China’s East Germany Problem With North Korea

Is it China, not South Korea as long assumed, that has the refugees from the East dilemma that West Germany faced after the collapse of the Berlin Wall? North Korean leader Kim Jong Il, now returned home from his visit to China, can hold over his hosts the prospect of millions of his impoverished countrymen flooding across the country’s northeastern border in the event of a collapse of his regime. To forestall such an event, Beijing, Kim’s argument would go, has to prop him up economically and go along with whatever quixotic turn he takes on the nuclear talks.

On this trip Kim got promises of economic aid and yielded no ground on the six-party nuclear disarmament talks. The later was a rebuff, and there were signs of impatience with Kim on Beijing’s part that went beyond its usual frustration. We hear the discussion between Kim and President Hu Jintao was fractious at times. Xinhua, once it acknowledged the visit, which it did only after Kim had left, pointedly described it as ‘unofficial’. The photograph accompanying the report showed a robust President Hu Jintao towering over a gaunt Kim. There was a noticeable distance between the two leaders.

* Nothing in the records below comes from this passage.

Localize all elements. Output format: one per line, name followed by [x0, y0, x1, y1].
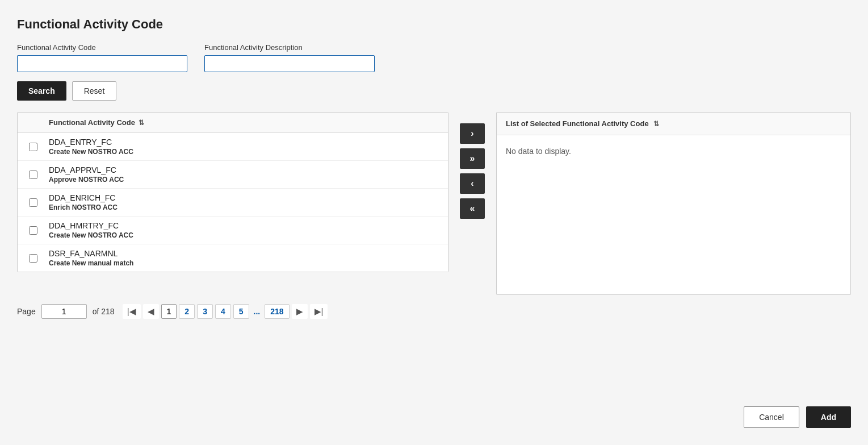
add-button[interactable]: Add — [806, 406, 851, 428]
page-num-3[interactable]: 3 — [197, 304, 213, 319]
description-label: Functional Activity Description — [204, 43, 375, 52]
row-checkbox-4[interactable] — [18, 226, 49, 235]
description-input[interactable] — [204, 55, 375, 72]
right-panel-header: List of Selected Functional Activity Cod… — [497, 113, 850, 135]
prev-page-button[interactable]: ◀ — [143, 304, 159, 319]
cancel-button[interactable]: Cancel — [744, 406, 799, 428]
checkbox-1[interactable] — [29, 143, 37, 151]
last-page-button[interactable]: ▶| — [310, 304, 328, 319]
search-button[interactable]: Search — [17, 81, 66, 101]
checkbox-3[interactable] — [29, 198, 37, 207]
row-desc-3: Enrich NOSTRO ACC — [49, 203, 448, 211]
page-num-4[interactable]: 4 — [215, 304, 231, 319]
functional-code-table: Functional Activity Code ⇅ DDA_ENTRY_FC … — [17, 112, 448, 272]
reset-button[interactable]: Reset — [72, 81, 117, 101]
code-label: Functional Activity Code — [17, 43, 187, 52]
footer-buttons: Cancel Add — [744, 406, 851, 428]
row-desc-2: Approve NOSTRO ACC — [49, 176, 448, 184]
checkbox-4[interactable] — [29, 226, 37, 235]
sort-icon: ⇅ — [139, 119, 144, 127]
page-title: Functional Activity Code — [17, 17, 851, 32]
left-table-wrapper: Functional Activity Code ⇅ DDA_ENTRY_FC … — [17, 112, 448, 272]
table-row: DSR_FA_NARMNL Create New manual match — [18, 244, 448, 272]
row-cell-1: DDA_ENTRY_FC Create New NOSTRO ACC — [49, 138, 448, 156]
table-row: DDA_HMRTRY_FC Create New NOSTRO ACC — [18, 217, 448, 244]
row-cell-4: DDA_HMRTRY_FC Create New NOSTRO ACC — [49, 221, 448, 239]
row-checkbox-5[interactable] — [18, 254, 49, 263]
page-total: of 218 — [93, 307, 115, 316]
right-panel-body: No data to display. — [497, 135, 850, 294]
row-code-4: DDA_HMRTRY_FC — [49, 221, 448, 230]
page-num-5[interactable]: 5 — [233, 304, 249, 319]
row-cell-3: DDA_ENRICH_FC Enrich NOSTRO ACC — [49, 193, 448, 211]
row-checkbox-2[interactable] — [18, 170, 49, 179]
pagination: Page of 218 |◀ ◀ 1 2 3 4 5 ... 218 ▶ ▶| — [17, 304, 851, 319]
row-cell-2: DDA_APPRVL_FC Approve NOSTRO ACC — [49, 165, 448, 184]
page-input[interactable] — [41, 304, 87, 319]
next-page-button[interactable]: ▶ — [292, 304, 308, 319]
row-code-5: DSR_FA_NARMNL — [49, 249, 448, 258]
row-code-1: DDA_ENTRY_FC — [49, 138, 448, 147]
table-row: DDA_ENTRY_FC Create New NOSTRO ACC — [18, 133, 448, 161]
row-desc-1: Create New NOSTRO ACC — [49, 148, 448, 156]
row-code-2: DDA_APPRVL_FC — [49, 165, 448, 174]
move-left-all-button[interactable]: « — [460, 198, 485, 219]
row-cell-5: DSR_FA_NARMNL Create New manual match — [49, 249, 448, 267]
checkbox-2[interactable] — [29, 170, 37, 179]
page-ellipsis: ... — [251, 307, 263, 316]
row-desc-4: Create New NOSTRO ACC — [49, 231, 448, 239]
code-input[interactable] — [17, 55, 187, 72]
right-sort-icon: ⇅ — [653, 120, 659, 128]
page-num-last[interactable]: 218 — [265, 304, 289, 319]
first-page-button[interactable]: |◀ — [123, 304, 141, 319]
move-right-one-button[interactable]: › — [460, 123, 485, 144]
move-right-all-button[interactable]: » — [460, 148, 485, 169]
page-num-2[interactable]: 2 — [179, 304, 195, 319]
page-label: Page — [17, 307, 36, 316]
table-header-code: Functional Activity Code ⇅ — [49, 118, 448, 127]
row-checkbox-3[interactable] — [18, 198, 49, 207]
row-checkbox-1[interactable] — [18, 143, 49, 151]
table-header: Functional Activity Code ⇅ — [18, 113, 448, 133]
move-left-one-button[interactable]: ‹ — [460, 173, 485, 194]
row-code-3: DDA_ENRICH_FC — [49, 193, 448, 202]
table-row: DDA_ENRICH_FC Enrich NOSTRO ACC — [18, 189, 448, 217]
page-num-1[interactable]: 1 — [161, 304, 177, 319]
right-panel: List of Selected Functional Activity Cod… — [496, 112, 851, 295]
transfer-buttons: › » ‹ « — [448, 123, 496, 219]
pagination-controls: |◀ ◀ 1 2 3 4 5 ... 218 ▶ ▶| — [123, 304, 328, 319]
row-desc-5: Create New manual match — [49, 259, 448, 267]
checkbox-5[interactable] — [29, 254, 37, 263]
table-row: DDA_APPRVL_FC Approve NOSTRO ACC — [18, 161, 448, 189]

We have long thought that the North Korean regime makes logical deductions from imperfect information. What may be missing from its calculation is China’s opportunity cost from being seen to be beholden to Pyongyang: a diminution of its credibility as a regional or world power. and that is weighing more heavily in Beijing’s mind. Increasing Chinese investment in North Korea is a way to reestablish its political clout via the backdoor of the economy.